It’s clear the NFL and NFLPA still have plenty to hammer out before training camps begin for most of the league, with the expectation still those will happen on time July 28. There’s not yet a protocol for what happens if a player tests positive (despite four months to come up with one) or an agreement on a pandemic season’s impact on the future salary cap (which could drop $70 million in 2021 if nothing is done).

But the NFLPA’s leadership seems to have embraced a strict set of guidelines for pulling off training camp while COVID-19 rages in cities like Miami and Houston and Phoenix. The NFL, starting with its owners and trickling down to its coaches, has to embrace those, too. It needs to include no preseason games, too.

“We believe the right focus for our players and our business is not only coming up with a way to start the season, but to contemplate a way to finish the season,” Smith said. “And engaging in two games where players would be flying all over the country and then meeting together to engage in work, we feel that doing that prior to the season doesn't properly influence or increase the likelihood of starting and finishing the season on time.”

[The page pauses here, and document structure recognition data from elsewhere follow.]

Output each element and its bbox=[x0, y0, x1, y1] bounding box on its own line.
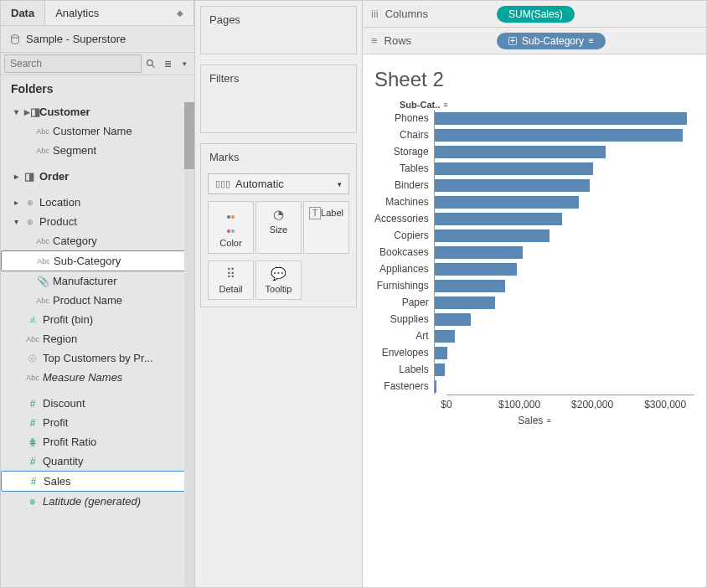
bar-row[interactable] bbox=[435, 260, 694, 277]
bar[interactable] bbox=[435, 297, 495, 309]
bar-row[interactable] bbox=[435, 344, 694, 361]
scrollbar[interactable] bbox=[184, 102, 194, 587]
field-profit-bin[interactable]: .ıl.Profit (bin) bbox=[1, 310, 194, 329]
bar-row[interactable] bbox=[435, 378, 694, 395]
y-tick-label: Storage bbox=[374, 143, 429, 160]
field-product[interactable]: ▾ ⊕ Product bbox=[1, 212, 194, 231]
field-quantity[interactable]: #Quantity bbox=[1, 451, 194, 471]
bar-row[interactable] bbox=[435, 193, 694, 210]
bar-row[interactable] bbox=[435, 244, 694, 260]
bar[interactable] bbox=[435, 330, 456, 343]
y-tick-label: Copiers bbox=[374, 227, 429, 244]
field-category[interactable]: AbcCategory bbox=[1, 231, 194, 250]
field-profit-ratio[interactable]: ⋕Profit Ratio bbox=[1, 432, 194, 451]
rows-shelf[interactable]: ≡ Rows + Sub-Category ≡ bbox=[363, 28, 706, 54]
x-tick-label: $300,000 bbox=[644, 399, 686, 410]
bar-row[interactable] bbox=[435, 328, 694, 344]
color-icon bbox=[210, 207, 251, 235]
field-top-customers[interactable]: ⦾Top Customers by Pr... bbox=[1, 348, 194, 368]
field-manufacturer[interactable]: 📎Manufacturer bbox=[1, 271, 194, 291]
field-latitude[interactable]: ⊕Latitude (generated) bbox=[1, 492, 194, 511]
field-segment[interactable]: AbcSegment bbox=[1, 141, 194, 160]
bar[interactable] bbox=[435, 129, 684, 142]
svg-line-2 bbox=[152, 64, 155, 67]
bar-row[interactable] bbox=[435, 227, 694, 244]
bar[interactable] bbox=[435, 280, 505, 292]
y-tick-label: Envelopes bbox=[374, 344, 429, 361]
field-sales[interactable]: #Sales bbox=[1, 471, 194, 492]
y-tick-label: Phones bbox=[374, 110, 429, 126]
bar[interactable] bbox=[435, 246, 523, 259]
bar-row[interactable] bbox=[435, 277, 694, 294]
marks-tooltip[interactable]: 💬Tooltip bbox=[255, 260, 302, 300]
marks-detail[interactable]: ⠿Detail bbox=[208, 260, 254, 300]
datasource-icon bbox=[9, 34, 21, 45]
y-tick-label: Chairs bbox=[374, 126, 429, 143]
pages-shelf[interactable]: Pages bbox=[200, 6, 357, 54]
y-tick-label: Art bbox=[374, 328, 429, 344]
bar[interactable] bbox=[435, 213, 562, 225]
x-axis-title[interactable]: Sales ≡ bbox=[374, 415, 694, 426]
filters-shelf[interactable]: Filters bbox=[200, 64, 357, 133]
field-measure-names[interactable]: AbcMeasure Names bbox=[1, 368, 194, 387]
bar[interactable] bbox=[435, 380, 437, 393]
marks-type-dropdown[interactable]: ▯▯▯ Automatic ▾ bbox=[208, 173, 349, 194]
search-icon[interactable] bbox=[145, 56, 158, 71]
bar-row[interactable] bbox=[435, 311, 694, 328]
rows-icon: ≡ bbox=[371, 34, 378, 47]
bar-row[interactable] bbox=[435, 126, 694, 143]
dropdown-icon[interactable]: ▼ bbox=[178, 56, 191, 71]
y-tick-label: Fasteners bbox=[374, 378, 429, 395]
y-tick-label: Appliances bbox=[374, 260, 429, 277]
field-customer-name[interactable]: AbcCustomer Name bbox=[1, 121, 194, 141]
bar[interactable] bbox=[435, 313, 471, 326]
search-input[interactable] bbox=[4, 54, 142, 73]
bar-row[interactable] bbox=[435, 210, 694, 227]
field-profit[interactable]: #Profit bbox=[1, 413, 194, 432]
bar[interactable] bbox=[435, 364, 445, 376]
tab-analytics[interactable]: Analytics ◆ bbox=[45, 1, 194, 25]
bar-row[interactable] bbox=[435, 160, 694, 177]
columns-label: Columns bbox=[385, 8, 428, 20]
bar[interactable] bbox=[435, 146, 606, 158]
columns-pill-sales[interactable]: SUM(Sales) bbox=[497, 6, 575, 23]
bars-area[interactable] bbox=[434, 110, 694, 395]
folder-customer[interactable]: ▾ ▸◨ Customer bbox=[1, 102, 194, 121]
chevron-down-icon: ▾ bbox=[338, 180, 342, 188]
tab-data[interactable]: Data bbox=[1, 1, 45, 25]
expand-icon: + bbox=[508, 37, 517, 45]
sheet-title[interactable]: Sheet 2 bbox=[374, 68, 694, 91]
bar-row[interactable] bbox=[435, 177, 694, 193]
bar[interactable] bbox=[435, 112, 687, 125]
bar[interactable] bbox=[435, 196, 579, 209]
bar-row[interactable] bbox=[435, 143, 694, 160]
field-product-name[interactable]: AbcProduct Name bbox=[1, 291, 194, 310]
folders-header: Folders bbox=[1, 75, 194, 102]
chevron-right-icon: ▸ bbox=[11, 172, 21, 181]
bar[interactable] bbox=[435, 230, 550, 242]
folder-order[interactable]: ▸ ◨ Order bbox=[1, 167, 194, 186]
field-discount[interactable]: #Discount bbox=[1, 394, 194, 413]
bar-row[interactable] bbox=[435, 294, 694, 311]
field-location[interactable]: ▸ ⊕ Location bbox=[1, 193, 194, 212]
bar-row[interactable] bbox=[435, 110, 694, 126]
datasource-row[interactable]: Sample - Superstore bbox=[1, 26, 194, 53]
columns-shelf[interactable]: iii Columns SUM(Sales) bbox=[363, 1, 706, 28]
rows-pill-subcategory[interactable]: + Sub-Category ≡ bbox=[497, 33, 606, 49]
bar[interactable] bbox=[435, 347, 448, 359]
marks-title: Marks bbox=[201, 144, 356, 170]
y-tick-label: Furnishings bbox=[374, 277, 429, 294]
field-sub-category[interactable]: AbcSub-Category bbox=[1, 250, 194, 271]
marks-label[interactable]: TLabel bbox=[303, 201, 349, 254]
field-region[interactable]: AbcRegion bbox=[1, 329, 194, 348]
bar-row[interactable] bbox=[435, 361, 694, 378]
data-pane: Data Analytics ◆ Sample - Superstore ≣ ▼… bbox=[1, 1, 195, 587]
bar[interactable] bbox=[435, 179, 590, 192]
view-mode-icon[interactable]: ≣ bbox=[162, 56, 175, 71]
svg-point-1 bbox=[147, 59, 153, 65]
marks-color[interactable]: Color bbox=[208, 201, 254, 254]
bar[interactable] bbox=[435, 263, 518, 276]
y-axis-header[interactable]: Sub-Cat.. ≡ bbox=[374, 100, 694, 110]
bar[interactable] bbox=[435, 162, 593, 175]
marks-size[interactable]: ◔Size bbox=[255, 201, 302, 254]
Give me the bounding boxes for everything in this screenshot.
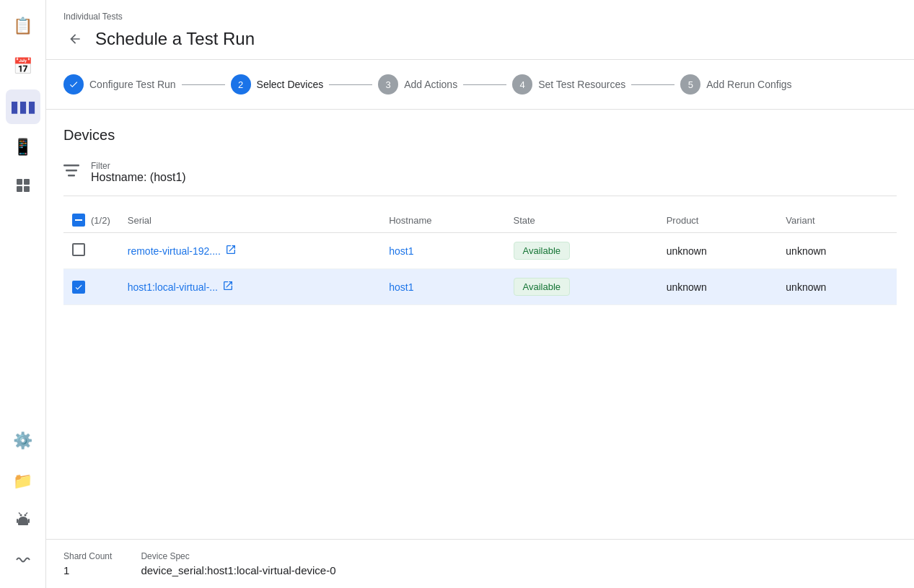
- devices-section-title: Devices: [63, 127, 897, 144]
- device-table: (1/2) Serial Hostname State Product: [63, 208, 897, 305]
- row-2-serial: host1:local-virtual-...: [119, 269, 381, 305]
- sidebar-item-grid[interactable]: [6, 170, 40, 205]
- step-1[interactable]: Configure Test Run: [63, 74, 176, 95]
- row-1-serial: remote-virtual-192....: [119, 233, 381, 269]
- table-header-row: (1/2) Serial Hostname State Product: [63, 208, 897, 233]
- row-1-hostname: host1: [380, 233, 504, 269]
- main-content: Individual Tests Schedule a Test Run Con…: [46, 0, 914, 588]
- th-checkbox: (1/2): [63, 208, 119, 233]
- title-row: Schedule a Test Run: [63, 22, 897, 59]
- row-1-product: unknown: [658, 233, 778, 269]
- row-2-hostname-link[interactable]: host1: [389, 281, 413, 293]
- filter-row: Filter Hostname: (host1): [63, 155, 897, 196]
- svg-rect-11: [63, 164, 79, 167]
- svg-rect-10: [28, 519, 30, 523]
- row-2-hostname: host1: [380, 269, 504, 305]
- step-4-circle: 4: [512, 74, 532, 95]
- row-1-checkbox[interactable]: [72, 243, 85, 256]
- svg-rect-9: [17, 519, 18, 523]
- table-row: remote-virtual-192.... host1 Availab: [63, 233, 897, 269]
- table-row: host1:local-virtual-... host1 Availa: [63, 269, 897, 305]
- stepper: Configure Test Run 2 Select Devices 3 Ad…: [46, 59, 914, 110]
- svg-rect-1: [24, 179, 30, 185]
- filter-icon[interactable]: [63, 163, 79, 182]
- svg-point-6: [24, 514, 26, 517]
- row-1-serial-link[interactable]: remote-virtual-192....: [128, 245, 221, 257]
- device-spec-field: Device Spec device_serial:host1:local-vi…: [141, 551, 335, 576]
- row-1-external-link-icon[interactable]: [225, 244, 237, 258]
- breadcrumb: Individual Tests: [63, 6, 897, 22]
- svg-line-8: [26, 513, 27, 514]
- filter-label: Filter: [91, 161, 186, 171]
- phone-icon: 📱: [13, 138, 32, 157]
- step-connector-2: [329, 84, 372, 85]
- select-all-checkbox[interactable]: [72, 214, 85, 227]
- selection-count: (1/2): [91, 215, 110, 226]
- sidebar-item-clipboard[interactable]: 📋: [6, 9, 40, 43]
- step-5-circle: 5: [680, 74, 700, 95]
- step-5-label: Add Rerun Configs: [706, 79, 791, 90]
- sidebar: 📋 📅 ▮▮▮ 📱 ⚙️ 📁: [0, 0, 46, 588]
- bottom-section: Shard Count 1 Device Spec device_serial:…: [46, 539, 914, 588]
- sidebar-item-android[interactable]: [6, 504, 40, 539]
- step-2-circle: 2: [231, 74, 251, 95]
- th-serial: Serial: [119, 208, 381, 233]
- th-state: State: [505, 208, 658, 233]
- step-4-label: Set Test Resources: [538, 79, 625, 90]
- row-2-checkbox[interactable]: [72, 281, 85, 294]
- th-variant: Variant: [777, 208, 897, 233]
- chart-icon: ▮▮▮: [10, 97, 36, 116]
- calendar-icon: 📅: [13, 57, 32, 76]
- step-4[interactable]: 4 Set Test Resources: [512, 74, 625, 95]
- step-3[interactable]: 3 Add Actions: [378, 74, 457, 95]
- step-connector-3: [463, 84, 506, 85]
- sidebar-item-phone[interactable]: 📱: [6, 130, 40, 164]
- clipboard-icon: 📋: [13, 17, 32, 35]
- filter-content: Filter Hostname: (host1): [91, 161, 186, 184]
- row-2-variant: unknown: [777, 269, 897, 305]
- svg-rect-4: [18, 522, 28, 525]
- row-2-serial-link[interactable]: host1:local-virtual-...: [128, 281, 218, 293]
- step-1-label: Configure Test Run: [89, 79, 176, 90]
- header: Individual Tests Schedule a Test Run: [46, 0, 914, 59]
- android-icon: [15, 512, 31, 532]
- step-2[interactable]: 2 Select Devices: [231, 74, 324, 95]
- sidebar-item-gear[interactable]: ⚙️: [6, 424, 40, 458]
- indeterminate-bar: [75, 219, 82, 221]
- step-3-label: Add Actions: [404, 79, 457, 90]
- svg-rect-3: [24, 186, 30, 192]
- row-2-external-link-icon[interactable]: [222, 280, 234, 294]
- sidebar-item-calendar[interactable]: 📅: [6, 49, 40, 84]
- folder-icon: 📁: [13, 472, 32, 491]
- svg-rect-13: [68, 175, 75, 177]
- row-1-hostname-link[interactable]: host1: [389, 245, 413, 257]
- row-2-state-badge: Available: [514, 278, 571, 296]
- sidebar-item-wave[interactable]: [6, 545, 40, 579]
- step-connector-4: [631, 84, 674, 85]
- shard-count-value: 1: [63, 564, 112, 576]
- device-spec-label: Device Spec: [141, 551, 335, 561]
- sidebar-item-folder[interactable]: 📁: [6, 464, 40, 499]
- wave-icon: [15, 552, 31, 572]
- step-5[interactable]: 5 Add Rerun Configs: [680, 74, 791, 95]
- gear-icon: ⚙️: [13, 431, 32, 450]
- page-title: Schedule a Test Run: [95, 29, 255, 49]
- step-connector-1: [182, 84, 225, 85]
- th-hostname: Hostname: [380, 208, 504, 233]
- svg-line-7: [19, 513, 20, 514]
- shard-count-label: Shard Count: [63, 551, 112, 561]
- row-1-variant: unknown: [777, 233, 897, 269]
- svg-point-5: [19, 514, 22, 517]
- svg-rect-2: [17, 186, 22, 192]
- back-button[interactable]: [63, 27, 87, 51]
- step-2-label: Select Devices: [257, 79, 324, 90]
- row-1-state: Available: [505, 233, 658, 269]
- row-2-state: Available: [505, 269, 658, 305]
- device-spec-value: device_serial:host1:local-virtual-device…: [141, 564, 335, 576]
- shard-count-field: Shard Count 1: [63, 551, 112, 576]
- svg-rect-0: [17, 179, 22, 185]
- row-2-product: unknown: [658, 269, 778, 305]
- row-2-checkbox-cell: [63, 269, 119, 305]
- row-1-state-badge: Available: [514, 242, 571, 260]
- sidebar-item-chart[interactable]: ▮▮▮: [6, 89, 40, 124]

Smith is 100 percent right in his assessment there. There should be no preseason games. There should be a three-week “ramp up” period to begin training camp focused solely on strength and conditioning before practices can even begin. And when practices begin, there needs to be 10 days of non-contact work before two weeks of full-contact practice leading up to the regular season.

Otherwise, in addition to potential team-to-team transmission of the novel coronavirus, there could be an even greater rash of training camp injuries than we saw back in the lockout year of 2011.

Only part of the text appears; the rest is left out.